Task brief: Return, from the listing that follows, each line containing the word "combo".

==*==

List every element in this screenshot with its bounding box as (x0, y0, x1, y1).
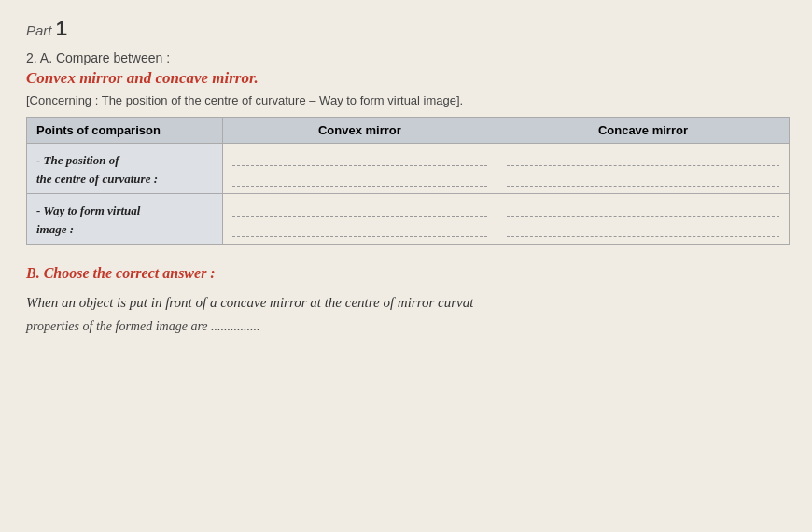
row1-label: - The position ofthe centre of curvature… (27, 144, 223, 194)
question-title: Convex mirror and concave mirror. (26, 69, 790, 88)
text1-prefix: W (26, 295, 38, 310)
question-instruction: Compare between : (56, 50, 170, 65)
table-row: - The position ofthe centre of curvature… (27, 144, 790, 194)
row2-convex-lines (232, 202, 487, 237)
line (232, 222, 487, 237)
section-b-title-text: oose the correct answer : (62, 265, 215, 281)
line (232, 202, 487, 217)
line (507, 172, 779, 187)
question-header: 2. A. Compare between : (26, 50, 790, 65)
question-subpart: A. (40, 50, 52, 65)
row2-label: - Way to form virtualimage : (27, 194, 223, 245)
text1-body: hen an object is put in front of a conca… (38, 295, 474, 310)
line (232, 172, 487, 187)
concerning-text: [Concerning : The position of the centre… (26, 93, 790, 107)
section-b-title: B. Choose the correct answer : (26, 265, 790, 282)
section-b-text2: properties of the formed image are .....… (26, 319, 790, 334)
row1-label-text: - The position ofthe centre of curvature… (36, 151, 213, 188)
line (232, 151, 487, 166)
row2-concave-cell (497, 194, 789, 245)
row2-concave-lines (507, 202, 779, 237)
part-number: 1 (56, 17, 67, 40)
col-header-convex: Convex mirror (223, 118, 497, 144)
comparison-table: Points of comparison Convex mirror Conca… (26, 117, 790, 245)
col-header-concave: Concave mirror (497, 118, 789, 144)
part-label: Part 1 (26, 17, 790, 41)
row1-convex-lines (232, 151, 487, 187)
page: Part 1 2. A. Compare between : Convex mi… (0, 0, 812, 532)
part-text: Part (26, 22, 52, 38)
line (507, 222, 779, 237)
section-b-text1: When an object is put in front of a conc… (26, 291, 790, 314)
section-b: B. Choose the correct answer : When an o… (26, 265, 790, 334)
row1-concave-lines (507, 151, 779, 187)
section-b-prefix: B. Ch (26, 265, 62, 281)
col-header-points: Points of comparison (27, 118, 223, 144)
row1-convex-cell (223, 144, 497, 194)
row2-label-text: - Way to form virtualimage : (36, 202, 213, 238)
row2-convex-cell (223, 194, 497, 245)
table-row: - Way to form virtualimage : (27, 194, 790, 245)
question-prefix: 2. (26, 50, 37, 65)
line (507, 202, 779, 217)
row1-concave-cell (497, 144, 789, 194)
line (507, 151, 779, 166)
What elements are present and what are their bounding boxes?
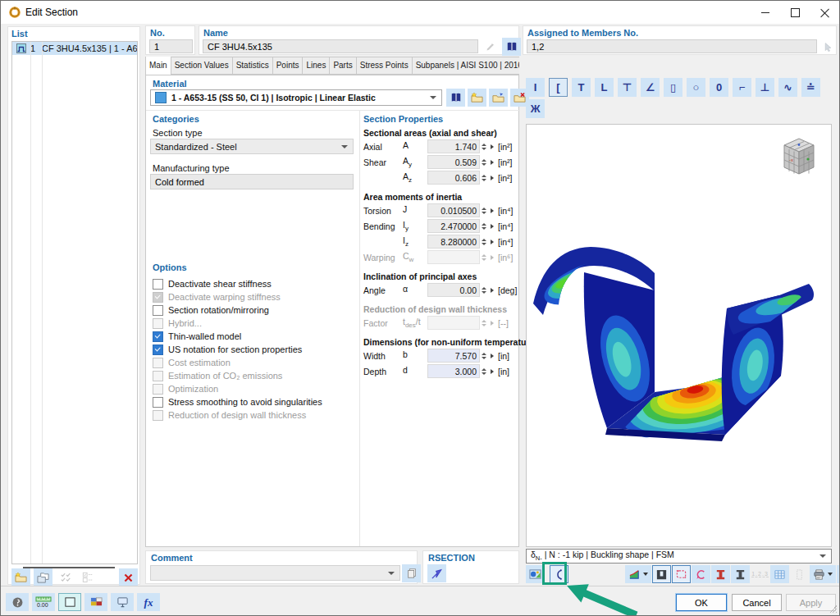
option-thin-walled-model[interactable]: Thin-walled model — [153, 330, 356, 343]
shape-l-section[interactable]: L — [595, 78, 614, 97]
maximize-button[interactable] — [780, 1, 810, 24]
checkbox-thin-walled-model[interactable] — [153, 331, 163, 342]
deformed-shape-button[interactable] — [672, 565, 691, 583]
option-us-notation-for-section-properties[interactable]: US notation for section properties — [153, 343, 356, 356]
detail-arrow-button[interactable] — [488, 240, 496, 244]
shape-corrugated-section[interactable]: ∿ — [778, 78, 797, 97]
detail-arrow-button[interactable] — [488, 288, 496, 293]
detail-arrow-button[interactable] — [488, 144, 496, 149]
spinner-buttons[interactable] — [480, 220, 488, 232]
name-field[interactable]: CF 3HU4.5x135 — [203, 39, 478, 53]
checkbox-deactivate-shear-stiffness[interactable] — [153, 279, 163, 290]
shape-ellipse-section[interactable]: 0 — [710, 78, 728, 97]
comment-combo[interactable] — [150, 565, 400, 581]
material-combo[interactable]: 1 - A653-15 (SS 50, CI 1) | Isotropic | … — [150, 89, 442, 106]
spinner-buttons[interactable] — [480, 204, 488, 217]
spinner-buttons[interactable] — [480, 140, 488, 153]
number-field[interactable]: 1 — [149, 39, 193, 53]
tab-parts[interactable]: Parts — [330, 57, 356, 75]
detail-arrow-button[interactable] — [488, 176, 496, 180]
tab-subpanels-aisi-s100-2016[interactable]: Subpanels | AISI S100 | 2016 — [413, 57, 519, 75]
property-value-field[interactable]: 1.740 — [427, 139, 480, 153]
section-fill-button[interactable] — [652, 565, 671, 583]
copy-comment-button[interactable] — [402, 564, 421, 582]
cancel-button[interactable]: Cancel — [732, 594, 782, 611]
shape-box-section[interactable]: ▯ — [664, 78, 682, 97]
shape-z-section[interactable]: ⌐ — [733, 78, 751, 97]
minimize-button[interactable] — [751, 1, 780, 24]
shape-c-section[interactable]: [ — [549, 78, 568, 97]
help-button[interactable] — [6, 593, 29, 611]
shape-t-section[interactable]: T — [572, 78, 591, 97]
property-value-field[interactable]: 2.470000 — [427, 219, 480, 233]
section-3d-view[interactable]: -x — [526, 124, 832, 547]
checkbox-reduction-of-design-wall-thickness — [153, 410, 163, 421]
section-solid-button[interactable] — [731, 565, 750, 583]
material-library-button[interactable] — [446, 89, 465, 107]
shape-angle-section[interactable]: ∠ — [641, 78, 660, 97]
tab-statistics[interactable]: Statistics — [233, 57, 273, 75]
property-value-field[interactable]: 7.570 — [427, 349, 480, 363]
copy-section-button[interactable] — [34, 568, 52, 586]
section-type-combo[interactable]: Standardized - Steel — [150, 139, 354, 154]
option-section-rotation-mirroring[interactable]: Section rotation/mirroring — [153, 303, 356, 317]
shape-solid-section[interactable]: ≐ — [801, 78, 820, 97]
section-list[interactable]: 1 CF 3HU4.5x135 | 1 - A653-15 (SS — [11, 41, 138, 564]
print-button[interactable] — [810, 565, 836, 583]
full-screen-button[interactable] — [111, 593, 134, 611]
shape-tee-down-section[interactable]: ⊤ — [618, 78, 637, 97]
checkbox-us-notation-for-section-properties[interactable] — [153, 345, 163, 355]
shape-built-up-section[interactable]: Ж — [526, 99, 545, 118]
shape-pipe-section[interactable]: ○ — [687, 78, 705, 97]
tab-points[interactable]: Points — [273, 57, 304, 75]
tab-stress-points[interactable]: Stress Points — [357, 57, 413, 75]
tab-section-values[interactable]: Section Values — [171, 57, 233, 75]
delete-section-button[interactable] — [119, 568, 138, 586]
checkbox-section-rotation-mirroring[interactable] — [153, 305, 163, 316]
detail-arrow-button[interactable] — [488, 208, 496, 213]
new-section-button[interactable] — [11, 568, 30, 586]
close-button[interactable] — [810, 1, 839, 24]
cancel-zoom-button[interactable] — [837, 565, 840, 583]
spinner-buttons[interactable] — [480, 171, 488, 184]
spinner-buttons[interactable] — [480, 235, 488, 248]
shape-i-section[interactable]: I — [526, 78, 545, 97]
navigation-cube[interactable]: -x — [778, 135, 819, 179]
checkbox-stress-smoothing-to-avoid-singularities[interactable] — [153, 397, 163, 408]
open-rsection-button[interactable] — [427, 564, 446, 582]
detail-arrow-button[interactable] — [488, 369, 496, 374]
detail-arrow-button[interactable] — [488, 354, 496, 358]
spinner-buttons[interactable] — [480, 156, 488, 168]
edit-material-button[interactable] — [489, 89, 508, 107]
result-grid-button[interactable] — [770, 565, 789, 583]
spinner-buttons[interactable] — [480, 365, 488, 377]
property-value-field[interactable]: 8.280000 — [427, 235, 480, 249]
property-value-field[interactable]: 0.010500 — [427, 203, 480, 217]
section-library-button[interactable] — [502, 38, 521, 56]
color-scale-button[interactable] — [58, 593, 81, 611]
detail-arrow-button[interactable] — [488, 160, 496, 165]
spinner-buttons[interactable] — [480, 349, 488, 362]
option-deactivate-shear-stiffness[interactable]: Deactivate shear stiffness — [153, 277, 356, 290]
new-material-button[interactable] — [468, 89, 486, 107]
display-properties-button[interactable] — [84, 593, 107, 611]
ok-button[interactable]: OK — [676, 594, 727, 611]
property-value-field[interactable]: 0.509 — [427, 155, 480, 169]
assigned-members-field[interactable]: 1,2 — [527, 39, 817, 53]
spinner-buttons[interactable] — [480, 284, 488, 296]
effective-widths-button[interactable] — [692, 565, 710, 583]
option-stress-smoothing-to-avoid-singularities[interactable]: Stress smoothing to avoid singularities — [153, 395, 356, 408]
resize-grip[interactable] — [829, 605, 837, 613]
tab-lines[interactable]: Lines — [303, 57, 330, 75]
tab-main[interactable]: Main — [145, 57, 171, 75]
property-value-field[interactable]: 0.606 — [427, 171, 480, 185]
result-selector-combo[interactable]: δN- | N : -1 kip | Buckling shape | FSM — [526, 549, 832, 564]
property-value-field[interactable]: 3.000 — [427, 364, 480, 378]
stress-points-button[interactable] — [711, 565, 730, 583]
detail-arrow-button[interactable] — [488, 224, 496, 229]
stress-display-button[interactable] — [625, 565, 651, 583]
property-value-field[interactable]: 0.00 — [427, 283, 480, 297]
shape-rail-section[interactable]: ⊥ — [756, 78, 774, 97]
units-button[interactable]: 0.00 — [32, 593, 55, 611]
formulas-button[interactable]: fx — [137, 593, 160, 611]
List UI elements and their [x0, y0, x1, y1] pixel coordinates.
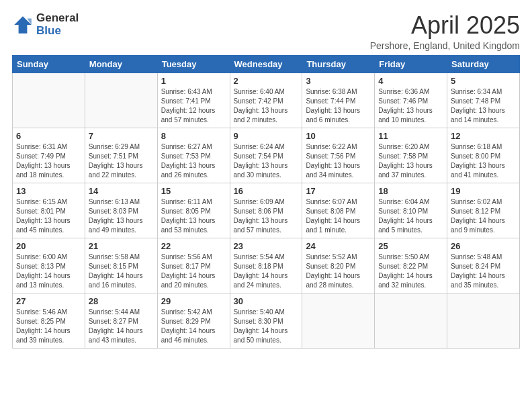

==*==

Finished exercise:
comment-combo[interactable] — [150, 565, 400, 581]
material-combo[interactable]: 1 - A653-15 (SS 50, CI 1) | Isotropic | … — [150, 89, 442, 106]
section-type-combo[interactable]: Standardized - Steel — [150, 139, 354, 154]
result-selector-combo[interactable]: δN- | N : -1 kip | Buckling shape | FSM — [526, 549, 832, 564]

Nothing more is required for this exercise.